“That’s my frustration, when people say to me ‘we need a common metric for carbon’. I have no idea what a tonne of carbon looks like, so if I don’t know, how can we engage anyone else?” When Kirsten Henson of KLH Sustainability made that point at CM’s round table discussion on the next steps for sustainability in construction, there was general agreement in the room. Henson had advised the ODA delivery partner CLM on going “higher, faster and stronger” in its sustainability achievements. If she didn’t know, then everyone else – including yours truly – could relax.
Sustainability in construction today often seems to be about measuring and reporting, calculations and certificates, setting over-arching targets like “Halve waste to landfill” and then finding a way to make the figures work.

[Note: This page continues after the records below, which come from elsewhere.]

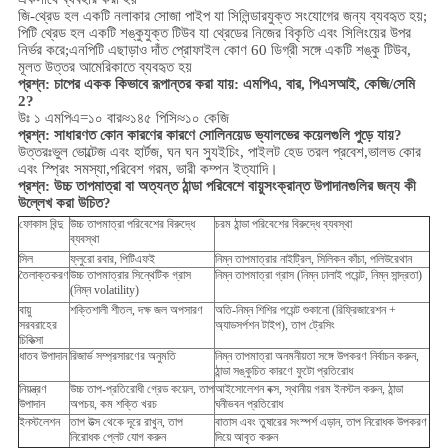
জি-থ্রেড হল একটি নলাকার সোজা পাইপ যা সিলিন্ডারযুক্ত সংযোগের জন্য ব্যবহৃত হয়;
পিটি থ্রেড হল একটি শঙ্কুযুক্ত টিউব যা থ্রেডের নিজের বিকৃতি এবং সিলিংয়ের উপর
নির্ভর করে;এনপিটি এছাড়াও দাঁত প্রোফাইল কোণ 60 ডিগ্রী সঙ্গে একটি শঙ্কু টিউব,
মূলত উত্তর আমেরিকাতে ব্যবহৃত হয়
প্রশ্ন: চাপের একক কিভাবে রূপান্তর করা যায়: এমপিএ, বার, পিএসআই, কেজি/সেমি
2?
উঃ ১ এমপিএ=১০ বার≈১৪৫ পিসি≈১০ কেজি
প্রশ্ন: সাধারণত কোন কারণের কারণে সোলিনয়েড ভ্যালভের কয়েলগুলি পুড়ে যায়?
উত্তরঃভুল ভোল্টেজ এবং হার্টজ, ঘন ঘন স্যুইচিং, পাইলট হেড তরল প্রবেশ,ভালভ কোর
এবং স্প্রিং সমস্যা,
পরিবেশ
গরম, ভারী কম্পন ইত্যাদি।
প্রশ্ন:
উচ্চ তাপমাত্রা বা অত্যন্ত ঠান্ডা পরিবেশে বায়ুসংক্রান্ত উপাদানগুলির জন্য কী
উল্লেখ করা উচিত?
ফোকাস বিন্দু
উচ্চ তাপমাত্রা পরিবেশের বিরুদ্ধে
চরম ঠান্ডা পরিবেশের বিরুদ্ধে ব্যবস্থা
ব্যবস্থা
সিল
ফ্লুরো রবার, পিটিএফই
নিম্ন তাপমাত্রার নাইট্রিল, সিলিকন কাঁচা, পলিউরেথান
তৈলাক্তকরণ
উচ্চ তাপমাত্রার সিন্থেটিক গ্রাস
নিম্ন তাপমাত্রা গ্রাস (নিম্ন ঢালাই পয়েন্ট, নিম্ন সান্দ্রতা)
(নিম্ন volatility)
বায়ু
শক্তিশালী শীতল, দক্ষ জল অপসারণ
অতি-নিম্ন শিশির পয়েন্ট শুকানো (রিফ্রিজারেশন +
সরবরাহের
অ্যাডসর্পশন টাইপ), তাপ ট্রেসিং
চিকিত্সা
ধাতব উপাদান
রিজার্ভ সম্প্রসারণের অনুমতি
নিম্ন তাপমাত্রা অনমনীয়তা সঙ্গে উপকরণ নির্বাচন করুন,
ঠান্ডা সঙ্কুচিত কারণে ফুটো প্রতিরোধ
নিয়ন্ত্রণ
উচ্চ তাপ-প্রতিরোধী গ্রেড কয়েল, তাপ
আইসোলেশন বক্স, স্থানীয় গরম ইনস্টল করুন, ঠান্ডা
উপাদান
অপচয়, কম শক্তি খরচ
ঘনীভবন প্রতিরোধ
ইনস্টলেশন
তাপ উত্স থেকে দূরে রাখুন, তাপ
বাতাস এবং তুষারের সংস্পর্শ এড়ান, তাপ নিরোধক উপকরণ
নিরোধক প্লেট যোগ করুন
দিয়ে আবৃত করুন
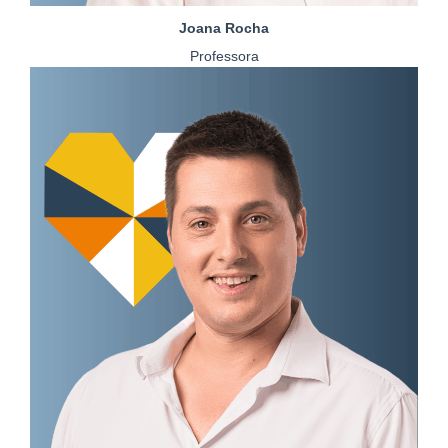
Joana Rocha
Professora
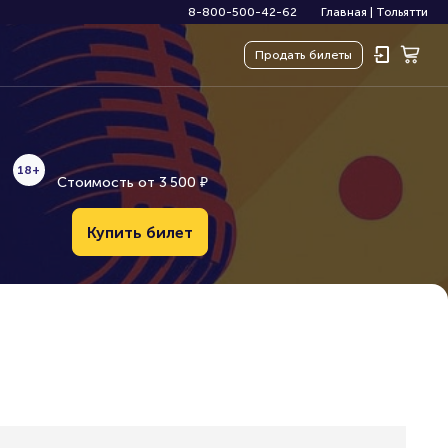
8-800-500-42-62
Главная
|
Тольятти
Продать
билеты
18+
Стоимость от
3
5
0
0
₽
Купить билет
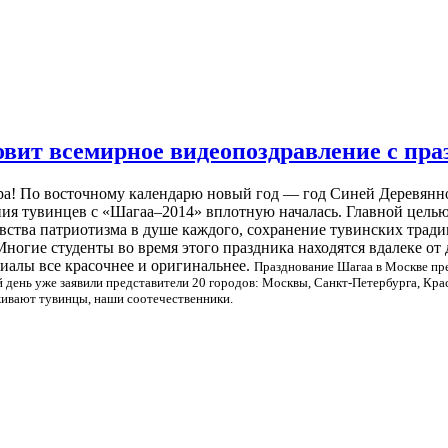
овит всемирное видеопоздравление с пр
ира! По восточному календарю новый год — год Синей Деревянно
ия тувинцев с «Шагаа–2014» вплотную началась. Главной целью
вства патриотизма в душе каждого, сохранение тувинских тради
Многие студенты во время этого праздника находятся вдалеке от
риалы все красочнее и оригинальнее.
Празднование Шагаа в Москве пре
 день уже заявили представители 20 городов: Москвы, Санкт-Петербурга, Кра
оживают тувинцы, наши соотечественники.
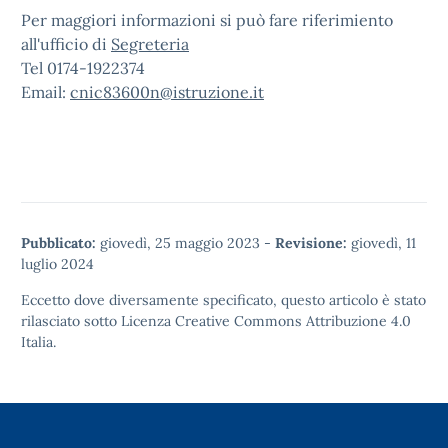
Per maggiori informazioni si può fare riferimiento
all'ufficio di
Segreteria
Tel 0174-1922374
Email:
cnic83600n@istruzione.it
Pubblicato:
giovedì, 25 maggio 2023
-
Revisione:
giovedì, 11
luglio 2024
Eccetto dove diversamente specificato, questo articolo è stato
rilasciato sotto
Licenza Creative Commons Attribuzione 4.0
Italia.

Clearly, against all these competing claims, it’s helpful to have a common metric to assess one saving-the-planet initiative against another.
As Sir Robert McAlpine’s Amie Shuttleworth pointed out, adopting carbon was a means of putting a “value” on interventions and “communicating with accountants”. But for the average industry professional, or member of the public, a unit of measurement that no one understands is another barrier between what we’re trying to achieve and the sense of personal engagement we need to progress.
Besides, as the six practitioners on our panel agree, we’re in danger of complicating an issue that is pretty simple and people do grasp intuitively: sustainability is about resource efficiency and, in Henson’s words, “make do and mend”. So one of the themes that emerged from a lively discussion was the need to frame the sustainability challenge in different terms for different audiences rather aiming for a single point of reference: the finance-focused decision makers on the board; the local communities in stakeholder consultations; the designers who need more freedom to innovate; the site operatives – the largest group with the most potential to change outcomes.
The industry has made huge strides in the past five years in putting sustainability at the heart of projects and mainstreaming the issue at a corporate level. But the danger of letting sustainability become dominated by the opaque discipline of “carbon accounting” and a legislation-driven improvement agenda is that it loses some of the passion and immediacy that characterised the issue pre-2008.
No one’s suggesting we don’t need Part L 2013 or the long-awaited Allowable Solutions framework for zero carbon homes. But maybe we need to loosen and widen the terms of the debate so sustainability can reposition itself on the leading edge. And, as the panel suggested, find alternative value measurements: value to the community; value to local businesses; value to local health outcomes. They’re all sustainable goals after all.